A unique characteristic of nuclear energy is that used fuel may be separated from other components and reused as new fuel. For instance, the nuclear materials contained in a spent rod from a nuclear power plant can be reprocessed and reused to produce new fuel rods. Practically all nuclear materials, including uranium and plutonium, can be reprocessed in this manner.
Fuel elements, including fuel rods in nuclear reactors, become unusable not so much on account of actual depletion of the fissionable fuel values, but because of the accumulation within the element of fission products. These fission products can interfere with the neutron flux within the reactor. Consequently, fuel elements are withdrawn from the reactor long before the fuel values are anywhere near to being completely consumed. The withdrawn or used nuclear fuel (sometimes referred to as spent fuel rods) have significant fuel value. At the same time, it is desirable to recover the valuable by-products of reactor operation, the transmutation products such as plutonium, which is a fissionable fuel, and certain isotopes of the fission products which are useful in many different fields and have many different applications.
Many research reactor fuel assemblies or fuel plates contain a nuclear material in combination with aluminum, such as a uranium-aluminum alloy or a uranium aluminide dispersed in a continuous aluminum phase. Aluminum is also widely used as a fuel element cladding material because it has a relatively low neutron absorption cross-section and has excellent physical and chemical properties. One type of aluminum used as a cladding material includes 1100 aluminum. Other alloys include 6061 and 6063.

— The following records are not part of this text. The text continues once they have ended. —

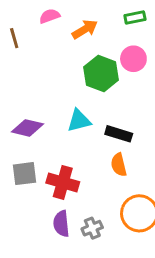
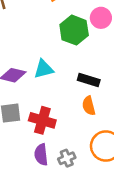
cyan triangle: (79, 121) -> (44, 69), moved

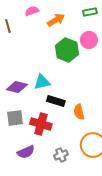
black rectangle: (89, 80) -> (56, 101), moved
purple semicircle: (41, 155) -> (26, 152), moved, turned -108

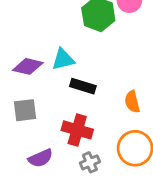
orange semicircle: (79, 112) -> (132, 102), moved
red cross: (41, 124) -> (77, 130), moved

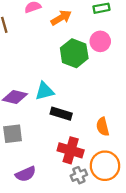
red cross: (77, 130) -> (71, 150), moved
gray cross: (90, 162) -> (79, 175), moved

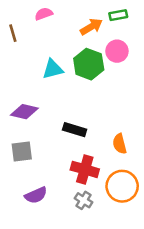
orange arrow: (61, 18) -> (91, 27), moved
cyan triangle: (45, 91) -> (53, 69), moved
gray cross: (79, 175) -> (84, 200), moved, turned -35

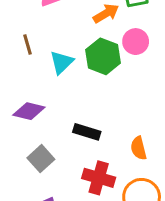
brown line: (13, 33) -> (28, 45), moved
cyan triangle: (53, 69) -> (62, 62), turned -30
gray square: (22, 151) -> (41, 159), moved, turned -35

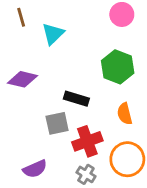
green hexagon: (103, 56) -> (118, 67), moved
gray square: (41, 159) -> (57, 123), moved, turned 30
red cross: (99, 178) -> (87, 141), turned -36

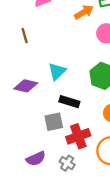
cyan triangle: (53, 34) -> (57, 71), moved
gray cross: (86, 174) -> (67, 163), moved

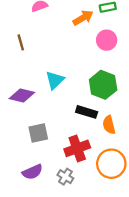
black rectangle: (69, 102) -> (87, 112), moved
gray square: (54, 122) -> (38, 133), moved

A conventional process for recovering nuclear materials from used nuclear fuel is a dissolution process during which the aluminum material is dissolved. In one embodiment, the process for recovering fissionable materials is an aqueous process during which the fuel elements are dissolved in an acidic solution. Fuel elements containing an aluminum-uranium alloy contained in aluminum cladding, for instance, may be dissolved in a mercury-catalyzed, nitric acid flowsheet. After the fuel is dissolved in the solution, the uranium can be recovered from the aluminum and fission products. The dissolution process must be carefully controlled to ensure that the used nuclear fuel dissolves at an acceptable rate without producing unacceptable amounts of off-gas.
The off-gas generation rate during nuclear fuel dissolution changes depending upon many factors. Thus, the off-gas generation rate is never constant. Off-gases that are produced include nitrogen oxides, hydrogen gas, in addition to volatile fission product gases, such as krypton, xenon and iodine vapor. The mechanisms that impact off-gas concentrations and species that produce the above gases during the course of dissolution are complex and are not well understood. Spikes in the generation of off-gases, however, can produce significant amounts of hydrogen gas which may rise above safety levels in the processing plant.

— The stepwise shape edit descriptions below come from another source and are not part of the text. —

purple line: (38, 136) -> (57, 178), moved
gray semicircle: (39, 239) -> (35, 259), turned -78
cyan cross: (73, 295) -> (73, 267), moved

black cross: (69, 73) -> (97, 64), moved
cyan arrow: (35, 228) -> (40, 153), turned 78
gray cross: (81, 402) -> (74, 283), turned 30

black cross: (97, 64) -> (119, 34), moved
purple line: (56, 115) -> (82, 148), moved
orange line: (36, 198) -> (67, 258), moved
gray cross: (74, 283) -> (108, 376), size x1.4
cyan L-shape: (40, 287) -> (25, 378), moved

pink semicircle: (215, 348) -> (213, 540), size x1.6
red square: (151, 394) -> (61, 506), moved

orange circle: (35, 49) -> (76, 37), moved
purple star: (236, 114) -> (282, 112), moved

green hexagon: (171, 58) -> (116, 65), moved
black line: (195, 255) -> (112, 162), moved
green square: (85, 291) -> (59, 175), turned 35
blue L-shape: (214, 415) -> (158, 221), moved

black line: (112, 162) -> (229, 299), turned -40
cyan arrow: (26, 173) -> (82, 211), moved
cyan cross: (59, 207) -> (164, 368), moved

In view of the above, a need exists for a method or technique that can control a metal dissolution process. In particular, a need exists for a control mechanism that can control a metal dissolution process, particularly an aluminum dissolution process, in order to make sure that the metal dissolves at an acceptable rate and/or to prevent excessive gas generation rates for, in one embodiment, increasing the safety of the process.